[Input data]
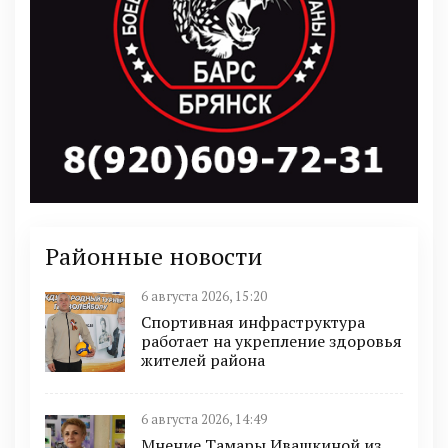
Районные новости
6 августа 2026, 15:20
Спортивная инфраструктура
работает на укрепление здоровья
жителей района
6 августа 2026, 14:49
Мнение Тамары Ивашкиной из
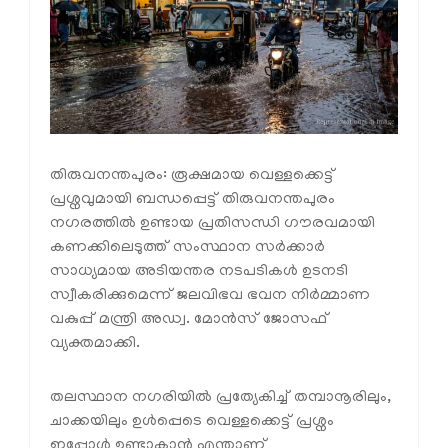
തിരുവനന്തപുരം: രൂക്ഷമായ വെള്ളക്കെട്ട്
പ്രശ്നവുമായി ബന്ധപ്പെട്ട് തിരുവനന്തപുരം
നഗരത്തിൽ ഉണ്ടായ പ്രതിസന്ധി ഗൗരവമായി
കണക്കിലെടുത്ത് സംസ്ഥാന സർക്കാർ
സാധ്യമായ അടിയന്തര നടപടികൾ ഉടനടി
സ്വീകരിക്കുമെന്ന് ജലവിഭവ ഭവന നിർമ്മാണ
വകുപ്പ് മന്ത്രി അഡ്വ. മോൻസ് ജോസഫ്
വ്യക്തമാക്കി.
തലസ്ഥാന നഗരിയിൽ പ്രത്യേകിച്ച് തമ്പാനൂരിലും,
ചാക്കയിലും ഉൾപ്പെടെ വെള്ളക്കെട്ട് പ്രശ്നം
ഇപ്പോൾ ഉണ്ടാകാൻ എന്താണ്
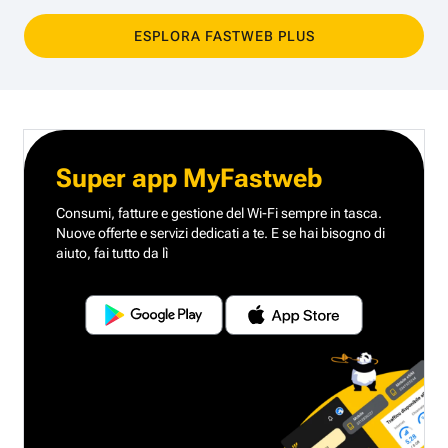
ESPLORA FASTWEB PLUS
Super app MyFastweb
Consumi, fatture e gestione del Wi-Fi sempre in tasca.
Nuove offerte e servizi dedicati a te.
E se hai bisogno di
aiuto, fai tutto da lì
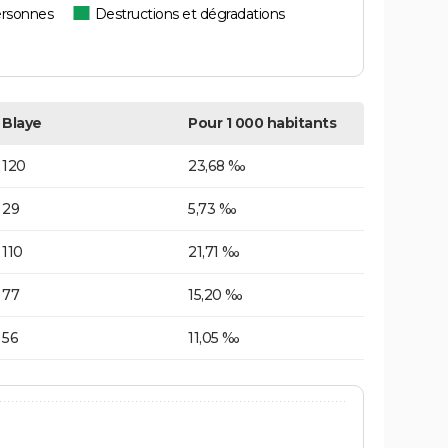
ersonnes
Destructions et dégradations
Blaye
Pour 1 000 habitants
120
23,68 ‰
29
5,73 ‰
110
21,71 ‰
77
15,20 ‰
56
11,05 ‰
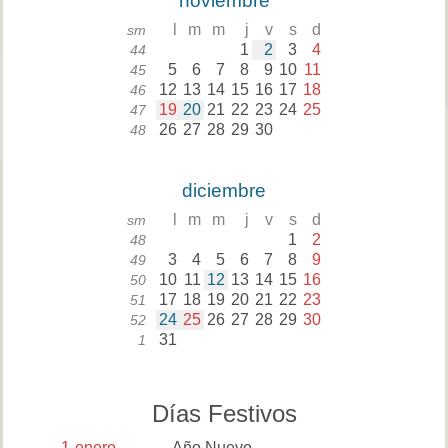
noviembre
l
m
m
j
v
s
d
sm
1
2
3
4
44
5
6
7
8
9
10
11
45
12
13
14
15
16
17
18
46
19
20
21
22
23
24
25
47
26
27
28
29
30
48
diciembre
l
m
m
j
v
s
d
sm
1
2
48
3
4
5
6
7
8
9
49
10
11
12
13
14
15
16
50
17
18
19
20
21
22
23
51
24
25
26
27
28
29
30
52
31
1
Días Festivos
1
enero
Año Nuevo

[Brief] Please transcribe every record above exactly as written, leaving out the pictures.

[Solution to this task]
Районные новости
6 августа 2026, 15:20
Спортивная инфраструктура
работает на укрепление здоровья
жителей района
6 августа 2026, 14:49
Мнение Тамары Ивашкиной из
തിരുവനന്തപുരം: രൂക്ഷമായ വെള്ളക്കെട്ട്
പ്രശ്നവുമായി ബന്ധപ്പെട്ട് തിരുവനന്തപുരം
നഗരത്തിൽ ഉണ്ടായ പ്രതിസന്ധി ഗൗരവമായി
കണക്കിലെടുത്ത് സംസ്ഥാന സർക്കാർ
സാധ്യമായ അടിയന്തര നടപടികൾ ഉടനടി
സ്വീകരിക്കുമെന്ന് ജലവിഭവ ഭവന നിർമ്മാണ
വകുപ്പ് മന്ത്രി അഡ്വ. മോൻസ് ജോസഫ്
വ്യക്തമാക്കി.
തലസ്ഥാന നഗരിയിൽ പ്രത്യേകിച്ച് തമ്പാനൂരിലും,
ചാക്കയിലും ഉൾപ്പെടെ വെള്ളക്കെട്ട് പ്രശ്നം
ഇപ്പോൾ ഉണ്ടാകാൻ എന്താണ്
ESPLORA FASTWEB PLUS
Super app MyFastweb
Consumi, fatture e gestione del Wi-Fi sempre in tasca.
Nuove offerte e servizi dedicati a te.
E se hai bisogno di
aiuto, fai tutto da lì
ersonnes
Destructions et dégradations
Blaye
Pour 1 000 habitants
120
23,68 ‰
29
5,73 ‰
110
21,71 ‰
77
15,20 ‰
56
11,05 ‰
noviembre
l
m
m
j
v
s
d
sm
1
2
3
4
44
5
6
7
8
9
10
11
45
12
13
14
15
16
17
18
46
19
20
21
22
23
24
25
47
26
27
28
29
30
48
diciembre
l
m
m
j
v
s
d
sm
1
2
48
3
4
5
6
7
8
9
49
10
11
12
13
14
15
16
50
17
18
19
20
21
22
23
51
24
25
26
27
28
29
30
52
31
1
Días Festivos
1
enero
Año Nuevo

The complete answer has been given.